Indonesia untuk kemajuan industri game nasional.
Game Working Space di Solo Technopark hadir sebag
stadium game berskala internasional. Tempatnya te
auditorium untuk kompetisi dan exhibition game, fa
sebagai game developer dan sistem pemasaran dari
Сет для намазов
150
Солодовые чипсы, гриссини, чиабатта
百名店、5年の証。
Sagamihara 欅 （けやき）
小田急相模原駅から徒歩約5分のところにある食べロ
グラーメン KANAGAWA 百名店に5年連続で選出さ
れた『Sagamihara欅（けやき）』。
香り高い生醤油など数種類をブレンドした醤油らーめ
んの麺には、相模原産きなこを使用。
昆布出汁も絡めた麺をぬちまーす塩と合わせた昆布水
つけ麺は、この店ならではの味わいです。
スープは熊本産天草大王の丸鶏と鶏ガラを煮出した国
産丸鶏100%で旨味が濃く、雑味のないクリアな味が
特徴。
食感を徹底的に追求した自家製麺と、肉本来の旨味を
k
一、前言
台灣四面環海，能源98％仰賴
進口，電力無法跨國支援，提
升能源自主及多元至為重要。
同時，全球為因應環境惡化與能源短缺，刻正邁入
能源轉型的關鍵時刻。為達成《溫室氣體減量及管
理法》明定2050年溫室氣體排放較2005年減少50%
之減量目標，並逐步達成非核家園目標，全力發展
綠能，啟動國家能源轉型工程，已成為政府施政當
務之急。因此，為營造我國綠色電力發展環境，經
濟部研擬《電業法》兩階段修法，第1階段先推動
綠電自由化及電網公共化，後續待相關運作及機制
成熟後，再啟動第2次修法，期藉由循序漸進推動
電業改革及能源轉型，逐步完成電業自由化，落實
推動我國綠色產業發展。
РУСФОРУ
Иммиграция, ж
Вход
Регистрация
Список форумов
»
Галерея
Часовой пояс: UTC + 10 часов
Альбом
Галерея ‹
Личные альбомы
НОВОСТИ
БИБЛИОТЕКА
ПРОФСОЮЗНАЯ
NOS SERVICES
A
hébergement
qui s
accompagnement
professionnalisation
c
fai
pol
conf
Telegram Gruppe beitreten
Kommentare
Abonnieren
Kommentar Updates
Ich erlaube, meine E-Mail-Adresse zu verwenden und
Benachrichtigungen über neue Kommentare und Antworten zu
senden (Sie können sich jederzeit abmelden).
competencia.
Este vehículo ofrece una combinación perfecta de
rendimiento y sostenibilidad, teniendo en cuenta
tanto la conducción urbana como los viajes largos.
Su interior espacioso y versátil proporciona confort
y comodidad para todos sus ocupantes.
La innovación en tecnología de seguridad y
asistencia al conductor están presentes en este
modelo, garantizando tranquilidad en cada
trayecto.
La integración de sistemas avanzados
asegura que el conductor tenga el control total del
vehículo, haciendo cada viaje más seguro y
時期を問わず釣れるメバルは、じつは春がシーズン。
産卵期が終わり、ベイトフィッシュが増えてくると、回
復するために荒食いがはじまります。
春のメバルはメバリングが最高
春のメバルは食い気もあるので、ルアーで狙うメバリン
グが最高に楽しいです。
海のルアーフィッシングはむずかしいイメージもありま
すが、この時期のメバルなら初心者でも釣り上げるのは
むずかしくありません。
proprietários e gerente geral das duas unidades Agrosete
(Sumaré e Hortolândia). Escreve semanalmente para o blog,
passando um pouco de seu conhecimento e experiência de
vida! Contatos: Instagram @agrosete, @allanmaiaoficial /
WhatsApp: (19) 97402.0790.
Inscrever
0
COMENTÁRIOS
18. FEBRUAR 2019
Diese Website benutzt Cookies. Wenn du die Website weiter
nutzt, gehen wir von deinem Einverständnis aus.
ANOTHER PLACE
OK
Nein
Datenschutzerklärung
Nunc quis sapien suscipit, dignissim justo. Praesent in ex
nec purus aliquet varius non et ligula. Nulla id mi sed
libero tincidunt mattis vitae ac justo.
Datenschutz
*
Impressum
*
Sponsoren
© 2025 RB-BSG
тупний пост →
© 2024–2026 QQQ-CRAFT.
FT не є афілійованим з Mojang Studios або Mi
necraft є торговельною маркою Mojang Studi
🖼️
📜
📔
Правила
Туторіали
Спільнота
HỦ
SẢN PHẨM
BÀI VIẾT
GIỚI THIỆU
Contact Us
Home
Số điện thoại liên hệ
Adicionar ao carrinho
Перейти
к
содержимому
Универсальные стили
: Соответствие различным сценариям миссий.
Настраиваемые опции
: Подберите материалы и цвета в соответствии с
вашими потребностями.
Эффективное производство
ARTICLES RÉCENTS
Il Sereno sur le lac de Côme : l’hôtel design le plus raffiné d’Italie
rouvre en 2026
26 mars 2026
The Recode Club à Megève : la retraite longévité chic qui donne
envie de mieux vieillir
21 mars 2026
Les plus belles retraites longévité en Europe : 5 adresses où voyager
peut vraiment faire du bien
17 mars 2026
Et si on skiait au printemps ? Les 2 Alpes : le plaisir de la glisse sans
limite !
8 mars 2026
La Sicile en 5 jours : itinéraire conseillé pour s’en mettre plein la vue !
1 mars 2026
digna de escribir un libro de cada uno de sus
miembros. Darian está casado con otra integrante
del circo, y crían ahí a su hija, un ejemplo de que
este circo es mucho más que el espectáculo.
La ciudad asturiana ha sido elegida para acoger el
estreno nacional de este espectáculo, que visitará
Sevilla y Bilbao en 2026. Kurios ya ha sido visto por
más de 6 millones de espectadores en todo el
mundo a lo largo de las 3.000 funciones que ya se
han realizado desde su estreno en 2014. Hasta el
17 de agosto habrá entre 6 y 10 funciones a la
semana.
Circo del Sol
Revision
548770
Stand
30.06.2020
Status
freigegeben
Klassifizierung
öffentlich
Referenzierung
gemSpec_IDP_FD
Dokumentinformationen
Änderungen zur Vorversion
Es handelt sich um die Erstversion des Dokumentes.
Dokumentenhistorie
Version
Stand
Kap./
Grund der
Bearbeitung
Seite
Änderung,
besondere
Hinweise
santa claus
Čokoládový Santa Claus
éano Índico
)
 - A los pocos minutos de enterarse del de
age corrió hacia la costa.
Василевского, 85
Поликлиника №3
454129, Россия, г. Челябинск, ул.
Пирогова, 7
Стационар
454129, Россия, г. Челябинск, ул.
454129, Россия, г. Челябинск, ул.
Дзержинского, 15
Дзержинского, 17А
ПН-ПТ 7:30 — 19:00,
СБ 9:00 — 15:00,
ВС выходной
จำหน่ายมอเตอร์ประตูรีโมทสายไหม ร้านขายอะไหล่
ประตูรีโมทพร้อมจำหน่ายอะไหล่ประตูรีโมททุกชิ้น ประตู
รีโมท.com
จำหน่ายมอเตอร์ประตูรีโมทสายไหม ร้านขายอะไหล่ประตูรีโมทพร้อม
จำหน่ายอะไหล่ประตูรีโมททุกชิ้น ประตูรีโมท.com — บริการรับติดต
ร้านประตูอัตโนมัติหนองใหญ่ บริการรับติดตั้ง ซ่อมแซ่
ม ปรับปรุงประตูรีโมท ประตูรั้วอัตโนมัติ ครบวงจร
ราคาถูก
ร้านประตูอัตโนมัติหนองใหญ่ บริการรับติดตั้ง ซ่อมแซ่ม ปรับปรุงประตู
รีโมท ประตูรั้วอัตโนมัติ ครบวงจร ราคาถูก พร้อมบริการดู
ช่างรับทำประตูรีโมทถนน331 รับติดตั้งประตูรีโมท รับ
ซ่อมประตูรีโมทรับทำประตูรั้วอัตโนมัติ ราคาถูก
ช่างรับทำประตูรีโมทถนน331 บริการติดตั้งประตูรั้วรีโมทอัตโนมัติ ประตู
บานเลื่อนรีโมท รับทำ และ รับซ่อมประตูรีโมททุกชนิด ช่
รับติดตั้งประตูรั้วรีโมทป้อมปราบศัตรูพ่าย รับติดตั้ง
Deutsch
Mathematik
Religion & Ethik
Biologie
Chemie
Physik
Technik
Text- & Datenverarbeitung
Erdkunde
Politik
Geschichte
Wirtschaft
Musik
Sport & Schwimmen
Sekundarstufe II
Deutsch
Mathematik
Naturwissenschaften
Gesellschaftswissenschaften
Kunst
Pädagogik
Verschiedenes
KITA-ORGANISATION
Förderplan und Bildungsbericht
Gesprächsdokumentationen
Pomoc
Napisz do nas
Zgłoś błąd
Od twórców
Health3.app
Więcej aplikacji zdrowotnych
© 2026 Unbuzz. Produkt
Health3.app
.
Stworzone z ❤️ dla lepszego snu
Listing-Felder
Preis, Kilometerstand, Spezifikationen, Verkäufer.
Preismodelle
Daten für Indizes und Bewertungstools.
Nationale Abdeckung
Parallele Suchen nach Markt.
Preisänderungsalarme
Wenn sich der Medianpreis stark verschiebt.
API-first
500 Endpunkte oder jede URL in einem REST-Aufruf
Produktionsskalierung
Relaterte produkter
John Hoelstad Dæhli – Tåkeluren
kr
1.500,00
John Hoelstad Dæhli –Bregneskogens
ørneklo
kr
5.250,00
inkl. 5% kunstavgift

———

What you return should be the lines from the beginning of the records through the one that contains "Este vehículo ofrece", repeated exactly and with no additions.

Indonesia untuk kemajuan industri game nasional.
Game Working Space di Solo Technopark hadir sebag
stadium game berskala internasional. Tempatnya te
auditorium untuk kompetisi dan exhibition game, fa
sebagai game developer dan sistem pemasaran dari
Сет для намазов
150
Солодовые чипсы, гриссини, чиабатта
百名店、5年の証。
Sagamihara 欅 （けやき）
小田急相模原駅から徒歩約5分のところにある食べロ
グラーメン KANAGAWA 百名店に5年連続で選出さ
れた『Sagamihara欅（けやき）』。
香り高い生醤油など数種類をブレンドした醤油らーめ
んの麺には、相模原産きなこを使用。
昆布出汁も絡めた麺をぬちまーす塩と合わせた昆布水
つけ麺は、この店ならではの味わいです。
スープは熊本産天草大王の丸鶏と鶏ガラを煮出した国
産丸鶏100%で旨味が濃く、雑味のないクリアな味が
特徴。
食感を徹底的に追求した自家製麺と、肉本来の旨味を
k
一、前言
台灣四面環海，能源98％仰賴
進口，電力無法跨國支援，提
升能源自主及多元至為重要。
同時，全球為因應環境惡化與能源短缺，刻正邁入
能源轉型的關鍵時刻。為達成《溫室氣體減量及管
理法》明定2050年溫室氣體排放較2005年減少50%
之減量目標，並逐步達成非核家園目標，全力發展
綠能，啟動國家能源轉型工程，已成為政府施政當
務之急。因此，為營造我國綠色電力發展環境，經
濟部研擬《電業法》兩階段修法，第1階段先推動
綠電自由化及電網公共化，後續待相關運作及機制
成熟後，再啟動第2次修法，期藉由循序漸進推動
電業改革及能源轉型，逐步完成電業自由化，落實
推動我國綠色產業發展。
РУСФОРУ
Иммиграция, ж
Вход
Регистрация
Список форумов
»
Галерея
Часовой пояс: UTC + 10 часов
Альбом
Галерея ‹
Личные альбомы
НОВОСТИ
БИБЛИОТЕКА
ПРОФСОЮЗНАЯ
NOS SERVICES
A
hébergement
qui s
accompagnement
professionnalisation
c
fai
pol
conf
Telegram Gruppe beitreten
Kommentare
Abonnieren
Kommentar Updates
Ich erlaube, meine E-Mail-Adresse zu verwenden und
Benachrichtigungen über neue Kommentare und Antworten zu
senden (Sie können sich jederzeit abmelden).
competencia.
Este vehículo ofrece una combinación perfecta de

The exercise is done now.